Hey theres a creepy ass guy stalking our house.i would look alive geting in 2nite.
So. Camera broke because I tried to wash it under the sink, kristi had to take me home and I woke up to my computer showing me that I googled how t take more than one shot at a time. I'd say the night was a success.
dont get mad but guess who just got banned for life from dodger stadium
One minute we were getting noise complainted by the security guards the next I was shotgunning a beer with them
Walk of Shame'd halfway down a mountain, skiiers passing. Do not drink with lifties at the end of ski season.

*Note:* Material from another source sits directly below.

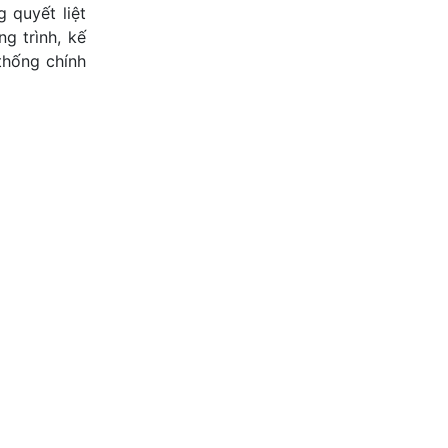
 quyết liệt
g trình, kế
 thống chính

somehow a sneeze triggered me puking over everyone in the car
Theres a freshman smoking a pipe on campus. This new class is setting a new standard we're not ready for
Seriously can I go through one convo where masturbating doesn't come up
I apparently used the line "I'm a bouncer too so i would know if I were too drunk" then they asked me to leave.
He literally took a shit in my bathroom and then broke up with me.
I'm sun burnt so instead of getting drunk and trying to sleep with you, how about we get naked and you scratch my body and rub lotion on me while I rub one out?
I felt kinda awkward walking into his house in nothing but lingerie and my dead grandmas overcoat
I never saw such an emotional argument over yellow vs. spicy mustard.
Just had an oven catch fire while I was balls deep. Fire department came, I did not.
Just calling to thank you for not dying. I love you.